Я вспыхнула от досады.
— Не нужно мне вашей еды, — сказала я, — у нас все есть, что мне нужно, и наши каштаны, по-моему, куда вкуснее ваших паштетов.
— Значит, тебе приятно меня видеть, раз ты хочешь, чтобы я приходил?
— Ну да; но если вы думаете…
— А я только то и думаю, что ты хорошая девочка, к тому же напоминаешь мне мою сестру; я буду рад снова тебя увидеть.
Начиная с этого дня мы виделись очень часто. Он правильно угадал, как станут вести себя с ним валькрёзские монахи; они позволили ему свободно располагать своим временем, требуя от него лишь присутствия на некоторых церковных службах, чему он и подчинился. Скоро он свел знакомство с моими братьями, и однажды мы вдоволь посмеялись его рассказу о том, как он был вызван приором и как тот сказал, что, поразмыслив над его юным возрастом, счел себя вправе освободить Эмильена от утренней службы.

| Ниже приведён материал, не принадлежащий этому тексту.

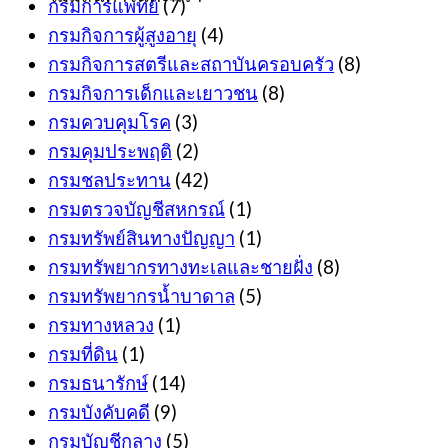
กรมการแพทย์
(7)
กรมกิจการผู้สูงอายุ
(4)
กรมกิจการสตรีและสถาบันครอบครัว
(8)
กรมกิจการเด็กและเยาวชน
(8)
กรมควบคุมโรค
(3)
กรมคุมประพฤติ
(2)
กรมชลประทาน
(42)
กรมตรวจบัญชีสหกรณ์
(1)
กรมทรัพย์สินทางปัญญา
(1)
กรมทรัพยากรทางทะเลและชายฝั่ง
(8)
กรมทรัพยากรน้ำบาดาล
(5)
กรมทางหลวง
(1)
กรมที่ดิน
(1)
กรมธนารักษ์
(14)
กรมบังคับคดี
(9)
กรมบัญชีกลาง
(5)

— Вы не поверите, — добавил Эмильен, — что я имел глупость, поблагодарив приора, сказать, что привык вставать на рассвете и мне совсем не трудно простоять заутреню. Он твердил свое, а я — свое, стараясь показать, сколь я покорен уставу. Вот была потеха! Наконец брат Памфил толкнул меня локтем и, когда я вышел вслед за ним во двор, сказал мне: «Если вы, мой мальчик, во что бы то ни стало хотите ходить к заутрене, помните, что вы окажетесь в церкви в полном одиночестве: вот уже более десяти лет ни один из нас не ходит к заутрене, и отец приор был бы в большом затруднении, если бы вздумал приневолить нас к этому, ибо сам и побудил отменить столь бесполезное умерщвление плоти». Тогда я спросил у него, зачем в таком случае к этой службе звонят? Он ответил, что надо же и звонарю заработать себе на хлеб, а ничего другого этот бедный прихожанин делать не умеет.
Однако Жак утверждал, что есть и другая причина, почище этой.
— Монахи лицемеры, — сказал он. — Они хотят убедить прихожан, будто по утрам возносят молитвы богу, а сами в это время нежатся на своих пуховиках.
Жак не упускал случая поиздеваться над монахами и не стеснялся говорить Эмильену, что тот делает глупость, вступая в это сообщество лежебок. Когда дедушка слышал такие слова, он приказывал внуку замолчать, но братец Эмильен — так мы его называли — отвечал ему:
— Пусть себе говорит; монахов следует судить тем же судом, что и прочих людей. Я их знаю, я должен ладить с ними, чтобы мы ужились вместе. Я их не обвиняю, но и не считаю себя обязанным защищать. Если их занятие кажется бесполезным, значит они сами в том виноваты.
Когда братца не было с нами, мы почти все время говорили о нем. Наша жизнь была так бедна событиями, что частые посещения нового человека, иной раз проводившего с нами целые часы, не могли не казаться нам настоящим событием. Пьер, младший из братьев, любил его всем сердцем и защищал от нападок Жака, который не ставил его ни во что. В этом он сходился с дедушкой, упрекавшим Эмильена в том, что тот не умеет держаться в соответствии со своим благородным происхождением, забывает, что он Франквиль, и, наконец, что он не так благостен, как следовало бы будущему монаху.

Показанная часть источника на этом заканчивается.